Related Publications: MMSJ 2006

Automatic Image Annotation: Most current image search engines like Google only search images by the keywords around them. This work proposes solid statistical method to analyze the content of images and assign the best text annotation.
Related Publications: ACM MM 2004

Speaker Identification and Verification: Speech is one of the most obtainable human biocharacteristics. To detect speaker’s identity is one of the most important issues for security and human computer interface. The research develops new algorithms for text-independent speaker identification and text-dependent speaker verification, which result in more effective and efficient speaker identification and verification systems.
Related Publications: ICSLP 2000, ISSPIS 1999, ISSPIS 1999, ICSLP 1998, Signal Processing 1999 (Chinese), NCMT 1999 (Chinese), Ncmmsc 1998 (Chinese), Ncmmsc 1998 (Chinese), NCCIIIA 1997 (Chinese)

Speech Recognition: Speech is one of most natural ways for human being to communicate with each other. I developed new algorithms for both small scale keyword recognition and large-scale continuous speech recognition.

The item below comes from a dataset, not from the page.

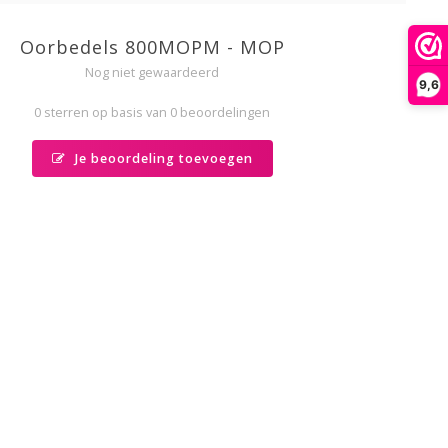
Oorbedels 800MOPM - MOP
Nog niet gewaardeerd
9,6
0 sterren op basis van 0 beoordelingen
Je beoordeling toevoegen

* Natural Language Processing:

Web Page Readability: I proposed a new method of using statistical models to estimate the reading difficulty of Web pages. Language models are used to represent the content typically associated with different readability levels. Reading level classifiers are created as linear combinations of a language model and surface linguistic features. Experiments show that this new method is more accurate than the widely used Flesch Kincaid readability formula.
Related Publications: CIKM 2001

Name Entity Detection: To design more intelligent search engines that go beyond keyword matching, semantic information such as name entities is important. This work designs effective solution for name entity detection. Its performance is comparable with the commercial software of BBN’s IdentiFinder.